[What is being asked]
Search each line below for the word "Technology" and list those that contain it.

[Collected data]
......
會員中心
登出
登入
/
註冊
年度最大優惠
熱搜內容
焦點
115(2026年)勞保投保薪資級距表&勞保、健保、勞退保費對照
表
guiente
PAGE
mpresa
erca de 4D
......
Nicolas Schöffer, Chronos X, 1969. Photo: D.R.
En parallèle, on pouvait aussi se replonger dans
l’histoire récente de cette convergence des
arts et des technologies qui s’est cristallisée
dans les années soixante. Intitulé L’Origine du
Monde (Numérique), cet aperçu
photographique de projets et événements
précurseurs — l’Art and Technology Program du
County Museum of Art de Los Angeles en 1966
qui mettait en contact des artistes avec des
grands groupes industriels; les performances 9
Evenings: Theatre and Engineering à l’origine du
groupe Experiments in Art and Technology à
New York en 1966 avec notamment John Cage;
......
[Solution to this exercise]
précurseurs — l’Art and Technology Program du
groupe Experiments in Art and Technology à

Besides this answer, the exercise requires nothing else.